It looks like 黄 and 紅 never had a distinctive non-color meaning (as characters) without 色, so maybe using them without 色 is more a recovery of their historic meanings rather than an invention of a new meaning?
(That's just a guess, I especially don't know the roles that written and spoken forms have played in the evolution of these meanings, or whether spoken "ki" and "beni" did or didn't have independent meanings.)
I can provide some non-native commentary on modern Mandarin Chinese. All color terms are most ordinarily used with 色 ("color"); it is unusual, though possible, to use a color term by itself.
It doesn't seem like a big stretch to imagine that this was also true when the terminology was borrowed into Japan from China, and that's why the 色 gets used in Japanese.
I can't claim to be an expert, but this is likely correct. The native Japanese words for color (shiro, kuro, aka, ao, midori etc) don't use the -色/iro suffix.
Japanese has the cool feature that you can clearly identify siro/kuro/aka/ao (a fairly typical four-way white/black/red-yellow/blue-green distinction) as the most basic colour words with relatively little diachronic analysis: they're the ones that stand alone in the rather limited class of 形容詞 ("i-adjective") stems.
You can almost trace the development of colour terms through the vocabulary strata...
Note that you still can use the the iro/color suffix for aka (red), ao (blue), midori (green), you just don't have to and they also function as standalone adjectives.
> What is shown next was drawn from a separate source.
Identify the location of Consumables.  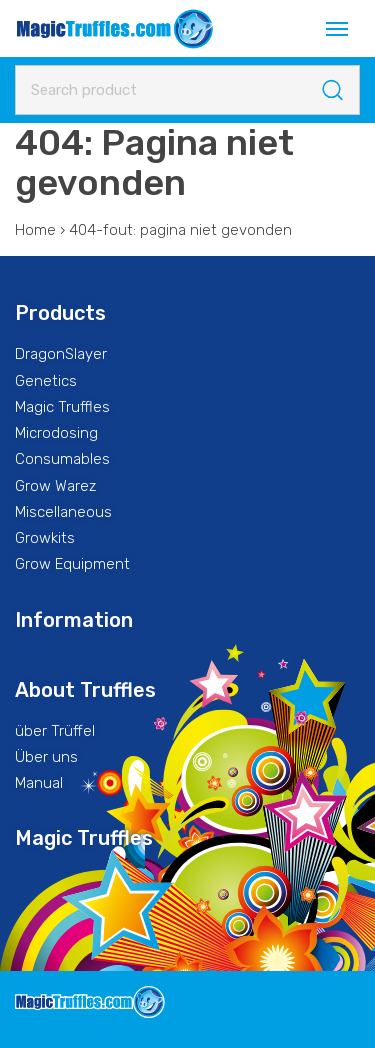 (62, 459).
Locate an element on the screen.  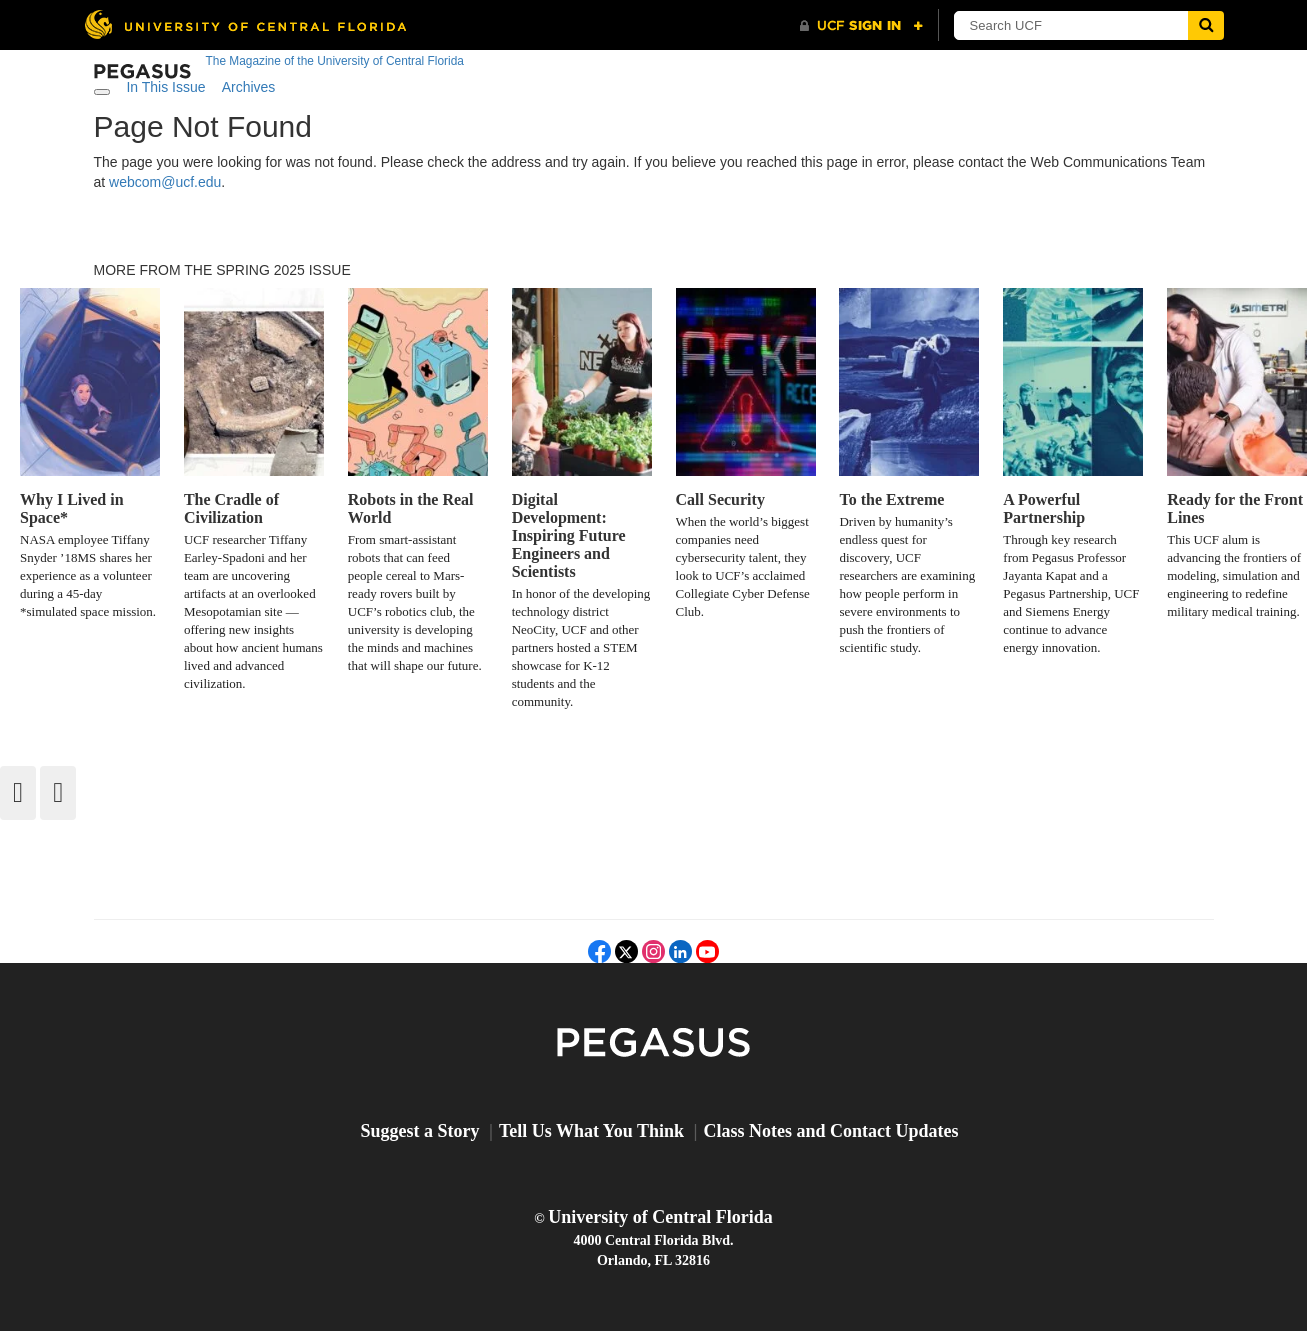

E.g. akai (赤い) -- red (adjective) vs akairo (赤色) -- the color red (noun)
compare: chaiiroi (茶色い) -- light brown (adjective) vs chaiiro (茶色) the color light brown (noun) -- literally "tea color"
(That's just a guess, I especially don't know the roles that written and spoken forms have played in the evolution of these meanings, or whether spoken "ki" and "beni" did or didn't have independent meanings.)